Excerpted records:
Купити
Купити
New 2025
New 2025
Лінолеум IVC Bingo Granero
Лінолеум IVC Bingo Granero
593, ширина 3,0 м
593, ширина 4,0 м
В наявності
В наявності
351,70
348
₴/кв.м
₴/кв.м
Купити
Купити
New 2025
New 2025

Aim of the exercise:
Keep every word the same and copy out all of the entries.

Response box:
Купити
Купити
New 2025
New 2025
Лінолеум IVC Bingo Granero
Лінолеум IVC Bingo Granero
593, ширина 3,0 м
593, ширина 4,0 м
В наявності
В наявності
351,70
348
₴/кв.м
₴/кв.м
Купити
Купити
New 2025
New 2025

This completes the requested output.